Check each line of the listing for the word "Cano" and report the ones that have it.

■ **SUPPLIED DATA**:
******

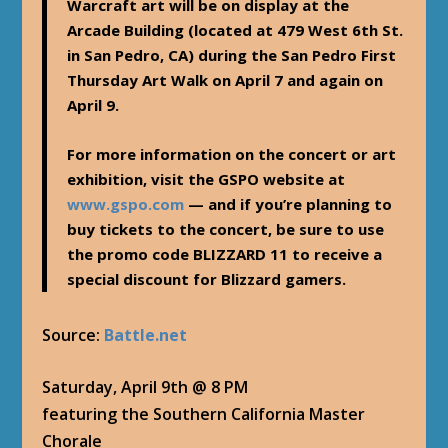
Warcraft art will be on display at the
Arcade Building (located at 479 West 6th St.
in San Pedro, CA) during the San Pedro First
Thursday Art Walk on April 7 and again on
April 9.
For more information on the concert or art
exhibition, visit the GSPO website at
www.gspo.com
— and if you’re planning to
buy tickets to the concert, be sure to use
the promo code
BLIZZARD 11
to receive a
special discount for Blizzard gamers.
Source:
Battle.net
Saturday, April 9th @ 8 PM
featuring the Southern California Master
Chorale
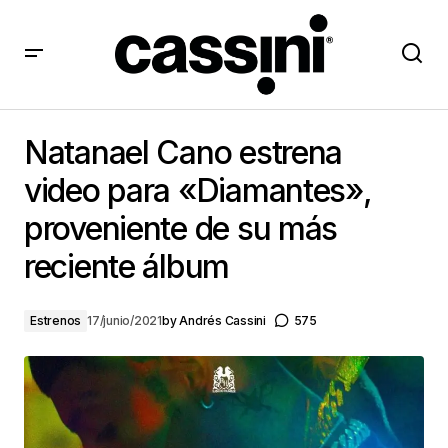
Natanael Cano estrena video para «Diamantes»,
proveniente de su más reciente álbum
Natanael Cano estrena
video para «Diamantes»,
proveniente de su más
reciente álbum
Estrenos
17/junio/2021
by
Andrés Cassini
575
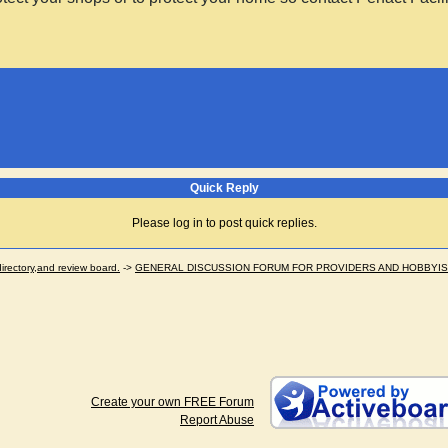
Quick Reply
Please log in to post quick replies.
ectory,and review board.
->
GENERAL DISCUSSION FORUM FOR PROVIDERS AND HOBBYI
Create your own FREE Forum
Report Abuse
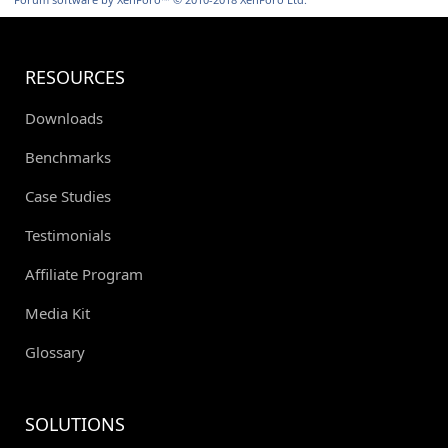
RESOURCES
Downloads
Benchmarks
Case Studies
Testimonials
Affiliate Program
Media Kit
Glossary
SOLUTIONS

******

■ **SOLUTION TO THE EXERCISE**:
Natanael Cano estrena video para «Diamantes»,
Natanael Cano estrena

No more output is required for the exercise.